The seminar started with the introduction of Marton Varju. He explained that the event is a result of collaboration with the Artificial Intelligence National Laboratory (MILAB) and therefore concerns the regulation of AI. Then he proceeded to introduce the speaker, Jakub Harašta, who is an assistant professor at the Institute of Law and Technology at Masaryk University.

In his introduction, Harašta outlined the principal questions he is interested in. Firstly, he suggested that sometimes we feel we have control over things, which in his view, is not true. Secondly, he shed some light on the courses they have been working on for the past several years, in which the main objective is to train the users (coat clerks and judges) on how to use the information retrieval systems. Secondly, he discussed that the companies which provide these systems claim that they are not sure what users need or how to present the information to them which leads to a huge discrepancy between what users expect and what providers can give to them. Finally, he adds that those systems are exasperated by machine learning and natural language processing technology as this allows processing a large amount of data.

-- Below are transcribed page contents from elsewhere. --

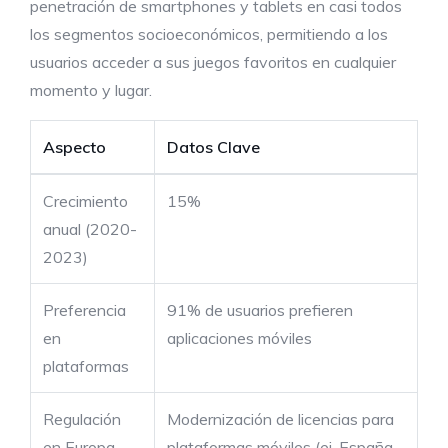
penetración de smartphones y tablets en casi todos
los segmentos socioeconómicos, permitiendo a los
usuarios acceder a sus juegos favoritos en cualquier
momento y lugar.
Aspecto
Datos Clave
Crecimiento
15%
anual (2020-
2023)
Preferencia
91% de usuarios prefieren
en
aplicaciones móviles
plataformas
Regulación
Modernización de licencias para
en Europa
plataformas móviles (ej. España,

After identifying the main issues discussed in the seminar, he proceeded to explain the process which starts with the user having specific information need, following the need to interact with the information system and place the input of the inquiry, the results are provided by the system to answer the user's question. Additionally, the user has to analyze these results and use them to fulfil his task. This is the basic structure that is ridden with assumptions which in turn are diverse, starting with assuming the users’ awareness of the need and understanding the situation well to be able to assess the needed information, alongside formulating the query when interacting with the system, which Harašta believes it is a struggle even to highly experienced judges, he argues that providing the system with more information can help achieve more relevant results. He then explained, although this works with search engines, this is not the case with the legal information retrieval system, as the user must formulate a specific query for the information needed to obtain better results. Another assumption is, when the user is presented with the results, it is assumed that the user can understand what is presented. The issue argued here is that the user believes that the system can miraculously know what is exactly needed. Finally, the last assumption is regarding the analysis of the retrieved data, as the user is assumed to be able to analyse and use the retrieved information to support the argument on hand, and they are expected to understand the information according to their education, experience, and knowledge.

Harašta then highlighted related articles, on one hand, he mentioned the writing of concept and context in legal information retrieval by Maxwell and Schafer, where he explained their thoughts of differentiating between knowledge engineering (KE) based retrieval which is relatively small and highly structured collections of data, and Natural language processing (NLP) based retrieval is more scalable, the reason behind that is it doesn't need the human effort, Harašta states that some of the issues they presented still stand today, regardless of presenting them a long time ago.

Maxwell and Schafer also distinguished between research focusing on total recall and research focusing on precision, if the user is trying to evaluate a recall, the user must get as many documents as possible that might be relevant for him/her. In addition, Maxwell and Schafer concluded that different users have different needs, thus, it was previously assumed that it is possible to create a perfect legal information retrieval system to satisfy all users’ needs without knowing what their needs are. On the other hand, the concept of relevance by Van Opinjnen and Christiano Santos, indicated that it is a crucial concept for legal information retrieval although if information retrieval systems and legal information retrieval processing were to be searched for in general, it found that is not defined, but it is relatively understood. Van Opinjnen and Christiano Santos focused on algorithmic relevance, topical relevance, bibliographical relevance, cognitive relevance, situational relevance, and domain relevance. Harašta concluded that legal information retrieval work as a whole, thus, it is incomprehensible on many levels, which creates issues and friction points.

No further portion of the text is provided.